Determination of the magnetic structures of the field-induced phases ofHoMnO3

Abstract

We have determined the magnetic structure of the field-induced phases of the multiferroic hexagonal manganite $\mathrm{Ho}\mathrm{Mn}{\mathrm{O}}_{3}$ by combining integrated intensity data, collected with unpolarized neutrons on a single crystal, with measurements of the polarization dependence of the intensities of the diffraction peaks from the same crystal.
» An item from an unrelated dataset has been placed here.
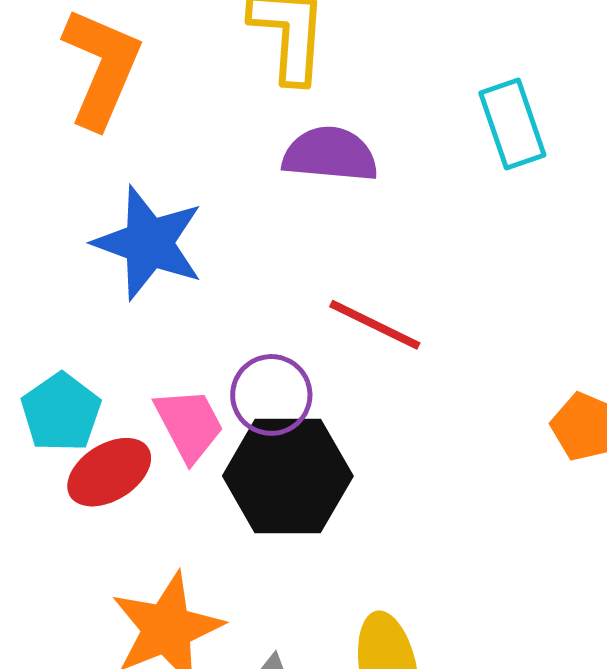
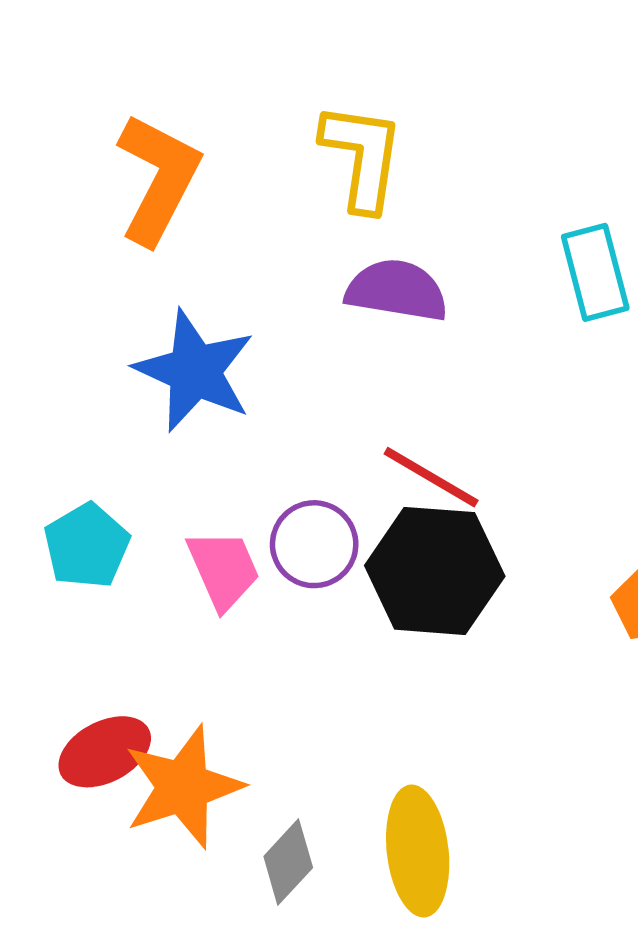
red ellipse: (109, 472) -> (105, 752), moved
black hexagon: (288, 476) -> (435, 571), moved

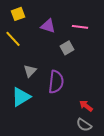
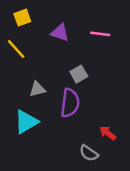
gray square: (67, 48) -> (79, 74), moved
gray triangle: (30, 71) -> (37, 89), turned 32
gray semicircle: (84, 125) -> (89, 153), moved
The present investigation shows that the magnetic structure of $\mathrm{Ho}\mathrm{Mn}{\mathrm{O}}_{3}$ changes, apparently nearly continuously, with increasing field from the zero field antiferromagnetic (AF1) phase $(P{6}_{3}^{\ensuremath{'}}c{m}^{\ensuremath{'}})$ to a ferromagnetic (F2) phase $(P{6}_{3}{c}^{\ensuremath{'}}{m}^{\ensuremath{'}})$ in which the triangular configuration of Mn moments in the (001) plane is maintained. There is also a significant variation with field in the ordered moments of Ho2 and Mn in the AF1 and F2 phases, respectively. We show that the structures of the field-induced phases cannot be determined completely from the integrated intensity measurements alone.